Recorded data section start
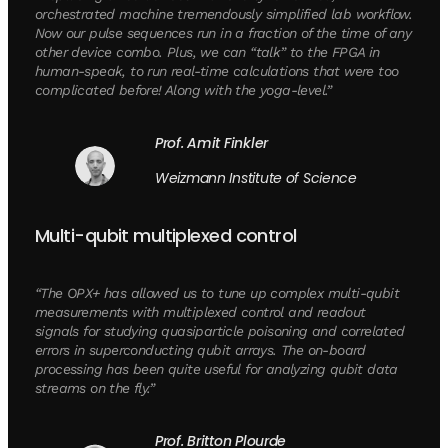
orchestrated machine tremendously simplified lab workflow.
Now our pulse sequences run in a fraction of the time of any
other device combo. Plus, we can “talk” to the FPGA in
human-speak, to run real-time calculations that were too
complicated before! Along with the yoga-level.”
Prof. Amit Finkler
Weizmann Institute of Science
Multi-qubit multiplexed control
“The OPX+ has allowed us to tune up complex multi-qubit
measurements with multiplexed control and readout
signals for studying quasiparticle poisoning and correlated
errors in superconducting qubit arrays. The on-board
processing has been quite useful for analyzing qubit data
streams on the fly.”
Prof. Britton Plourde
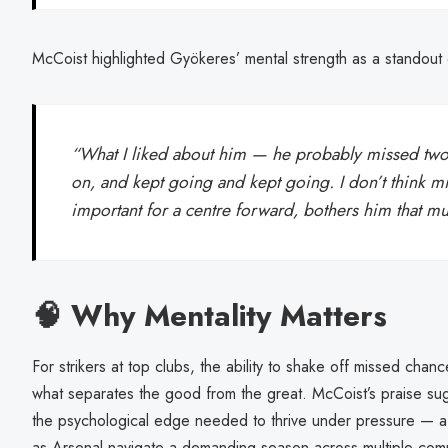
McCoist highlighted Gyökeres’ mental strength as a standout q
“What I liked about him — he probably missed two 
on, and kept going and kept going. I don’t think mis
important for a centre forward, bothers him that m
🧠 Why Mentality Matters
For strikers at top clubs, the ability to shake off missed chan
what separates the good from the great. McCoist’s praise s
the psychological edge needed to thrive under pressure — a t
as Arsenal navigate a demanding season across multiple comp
Recorded data section end
> Task prompt: Everything in the records is to be repeated verbatim except the pictures.

> Solution:
orchestrated machine tremendously simplified lab workflow.
Now our pulse sequences run in a fraction of the time of any
other device combo. Plus, we can “talk” to the FPGA in
human-speak, to run real-time calculations that were too
complicated before! Along with the yoga-level.”
Prof. Amit Finkler
Weizmann Institute of Science
Multi-qubit multiplexed control
“The OPX+ has allowed us to tune up complex multi-qubit
measurements with multiplexed control and readout
signals for studying quasiparticle poisoning and correlated
errors in superconducting qubit arrays. The on-board
processing has been quite useful for analyzing qubit data
streams on the fly.”
Prof. Britton Plourde
McCoist highlighted Gyökeres’ mental strength as a standout q
“What I liked about him — he probably missed two 
on, and kept going and kept going. I don’t think mis
important for a centre forward, bothers him that m
🧠 Why Mentality Matters
For strikers at top clubs, the ability to shake off missed chan
what separates the good from the great. McCoist’s praise s
the psychological edge needed to thrive under pressure — a t
as Arsenal navigate a demanding season across multiple comp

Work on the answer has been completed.